苦労はしたけれど、あの苦労をしたから今があると信じている大人は、自分が苦労した年齢と同じ若い人達に向けて、あの頃に向けられてきた厳しさを押し付けます。時にはあえて理不尽な態度をとることも。
けれど、こんな風にして苦労だけを押し付けられて、人は成長するものとは限りませんよね。
本当に苦労は買ってでもするべきものだと思いますか?
この言葉の意味を、間違えていると思いませんか?
『苦労』の正しい意味は?
私は、この言葉の意味は言葉通りではないと考えています。
「苦労は買ってでもしろ」その意味は、次のような意味なんじゃないかと考えています。
『若い頃はなんでも吸収できる柔軟性がある。だから、色んなことに挑戦して、失敗して、どうやったら成長できるかを学んだほうがいい。学びの期間は、苦労の連続になる。その時期を耐える忍耐力、やり方を変える思考の柔軟性を身に着けていけば、大人になった時に役に立つ』
学ぶことは、新しい知識や経験に触れられて楽しいと思う反面、なかなか前に進めない辛い時期でもありますね。新しいことは簡単に覚えられないし、一朝一夕には身に着きません。何度も覚えようと繰り返し勉強して、練習して、その時期を苦労と呼ぶならそうでしょう。
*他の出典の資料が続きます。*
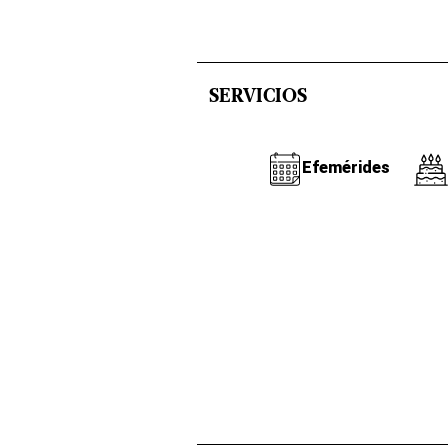
SERVICIOS
Efemérides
苦労の多さを、真剣さや熱意や愛情だと勘違いしている人達は、手間を抜いて効率化することを批判します。「それじゃあ意味がない」と言います。
けれど、昔よりも科学が発展して、面倒でしかなったことが楽にできるようになることは、いけないことではないはずです。それどころか、無駄を省いたおかげで、本当にやりたいことに向き合う時間を増やせるようになってきています。
そんな時代に、「(無駄に体力と気力を削るだけの)苦労を買ってでもしろ」という人達は、苦労を美化しすぎています。
自分の若い頃の苦労と照らし合わせてみると、今の若い世代は苦労がなくていいなという風に見えるでしょう。苦労してこそ一人前といわれた時代を過ごしてきた自分のあの頃は何のためだったのかと、やり場のない思いを抱え、それが妬みや羨望に変わってしまうんです。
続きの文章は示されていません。